Deswegen will sie ihre Leistungen steigern und zeigen, was sie kann. Wenn sie selbst eine Heldin ist, wird sich vielleicht auch eine heldenhafte, tugendhafte Seite in ihm regen?

Findet ihr, so ein Mann hat den Vatertag verdient?

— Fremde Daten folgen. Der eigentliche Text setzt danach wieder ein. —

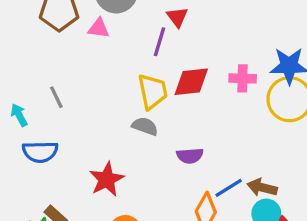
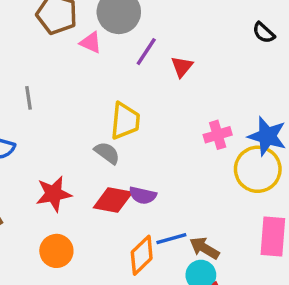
red triangle: (177, 17) -> (182, 67), moved
purple line: (160, 42) -> (146, 52), moved
pink cross: (243, 78) -> (218, 135), turned -35
red diamond: (191, 82) -> (113, 200), moved

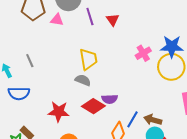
purple line: (146, 52) -> (90, 17), turned -36
red star: (54, 194) -> (59, 112), turned 30
red diamond: (113, 200) -> (93, 106), turned 35
blue line: (171, 239) -> (132, 119), turned -30

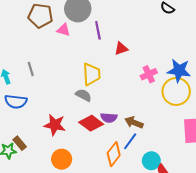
red triangle: (113, 20) -> (121, 49), moved, turned 40
brown arrow: (153, 120) -> (134, 122), moved

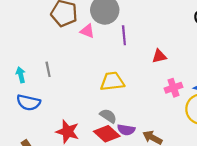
red triangle: (121, 49) -> (159, 56), moved
yellow trapezoid: (91, 74) -> (112, 81), turned -100
gray semicircle: (83, 95) -> (108, 116), moved

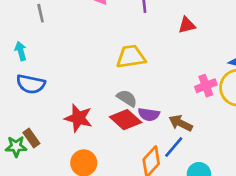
gray line: (48, 69) -> (41, 13), moved
pink cross: (173, 88) -> (206, 86), moved

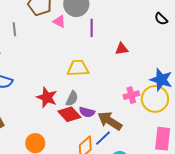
gray semicircle: (127, 98) -> (72, 99), turned 77
red star: (78, 118) -> (47, 97), moved
brown arrow: (181, 123) -> (110, 121), size x1.4

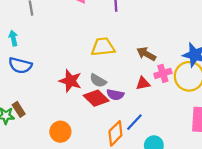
red triangle: (122, 49) -> (143, 83), moved
gray semicircle: (72, 99) -> (98, 81), turned 98
brown arrow: (110, 121) -> (146, 54), moved, size x0.7

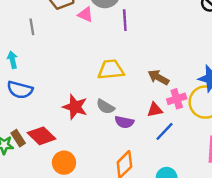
red diamond: (96, 98) -> (42, 136), moved
blue line: (134, 122) -> (165, 131), moved

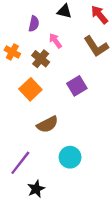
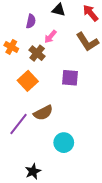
pink arrow: (55, 41) -> (50, 37), turned -104
purple square: (77, 86) -> (70, 78), turned 36
purple line: (20, 163) -> (19, 124), moved

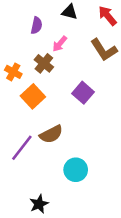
orange cross: (11, 47) -> (13, 72), moved
purple square: (70, 78) -> (83, 93), turned 36

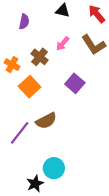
purple semicircle: (37, 25) -> (24, 22), moved
pink arrow: (60, 44) -> (63, 44), moved
cyan circle: (76, 170) -> (54, 168), moved

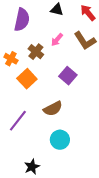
purple semicircle: (24, 22) -> (22, 20), size x1.6
brown semicircle: (46, 121) -> (53, 109), moved
cyan circle: (54, 168) -> (60, 140), moved

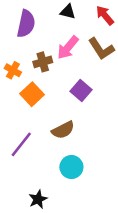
pink arrow: (57, 40) -> (68, 48), size x1.5
brown cross: (36, 52) -> (43, 62), turned 35

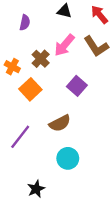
purple semicircle: (26, 24) -> (25, 23), size x0.6
brown cross: (43, 62) -> (41, 59), turned -30

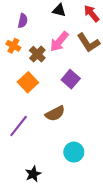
orange cross: (12, 67) -> (13, 46), moved
cyan circle: (68, 158) -> (74, 152), moved

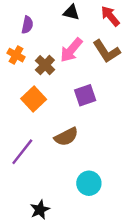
purple square: (71, 79) -> (85, 95), turned 30

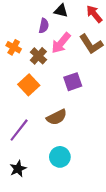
purple semicircle: (27, 25) -> (44, 26), moved
cyan circle: (89, 183) -> (60, 157), moved
black star: (40, 210) -> (18, 169), moved

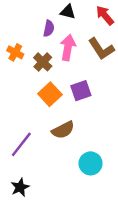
pink arrow: (61, 43) -> (68, 48), turned 150
orange square: (29, 85) -> (50, 94), moved
cyan circle: (60, 157) -> (91, 163), moved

Das Mädchen hat ihn beschenkt. Es war kein pompöses Geschenk, sondern nur eine Tafel Schokolade - was hätte sie diesem Fremden, den sie Papa nennen muss, auch sonst geben sollen, wo sie doch nichts über ihn weiß?
Sie schrieb ihm hierzu einen Brief, in dem sie beschreibt, dass sie sich für dieses Geschenk entschieden habe, weil ihr nichts über ihn bekannt ist und sie viel zu wenig miteinander sprachen, um solche Informationen tatsächlich einholen zu können. Dies sei so eine Ironie - der Mensch, der ihr am nächsten stehen sollte, ist ihr kaum bekannt.
Sie hatte Hoffnung, der Brief würde etwas in ihm wecken. Natürlich steht das Beschriebene dort in sehr viel ausführlicherer Gestalt auf dem Kästchenpapier, das sie ihm auf die Schokoladenpackung gelegt hatte; die Adressierung lautete An den perfekten Hausmann. Ihr merkt, das Mädchen hat eine durchaus zynische Seite.
Schließlich ging der Vater auf sie zu, drückte ihr den Brief in die Hand und sagte:


,,Es ist mir egal, was für ein Geschenk ich bekomme. Das Wichtigste ist, dass du gesund bist und gute Noten schreibst. Aber danke, die Schokolade war lecker.''

Und das war alles. 
Auf eine DIN-A4-Seite voller ausgedrückter Gefühle, herzhaften Worten und einer Arbeit, in der die Tochter einen solchen Großteil ihrer Seele hat hineinfließen lassen, war das die Antwort.
Die Tür schlug zu und das Mädchen starrte mit leerem Blick auf den in Schönschrift verfassten Brief. Die Buchstaben verschwammen zu Wellen und Sätze wurden zu einem einzigen großen Wort. Eine Träne lief dem Mädchen die Wange hinunter und tropfte auf den Brief. Auf diesen wertlosen Brief.
Das Schlimmste an dieser Antwort?
Sie beinhaltete nichts Stichhaltiges. Nichts, das von Liebe zeugt. Gesundheit - ist zwar wichtig, aber das wünscht man auch der alten Nachbarin, die man kaum kennt, jedoch weiß, dass sie oft im Krankenhaus wegen ihrem Herzschrittmacher verweilt. Man wünscht es auch beliebigen Menschen, die gerade zum Niesen ansetzen. Man kann jedem Gesundheit wünschen.
Und gute Noten ... gute Noten ...
Das Mädchen schloss die Augen und ihr Gesicht verzog sich vor Schmerz.
Ihr Blick richtete sich auf ihr geöffnetes Fenster, das eine angenehm kühle Abendluft in ihr Zimmer wehte; ihr war viel zu warm, Tränen flossen noch immer aus ihren Augen und sie musste sich beruhigen.
Sie stand am Fenster und sah eine Weile hinaus, ohne etwas zu sehen. Dann warf sie den Brief hinaus und sah zu, wie er zu Boden segelte, wie damals die rissigen Bilder des Mosaiks an der Wand. Zerrissene Familienbilder.
,,Ich will meinen Papa.'', flüsterte das Mädchen. ,,Papa hätte den Brief lesen sollen. Ich will meinen Papa ... ich will meinen Papa ...'' Je öfter sie das sagte, desto schwerer fiel es ihr.


Nein. So ein Vater verdient keinen Vatertag.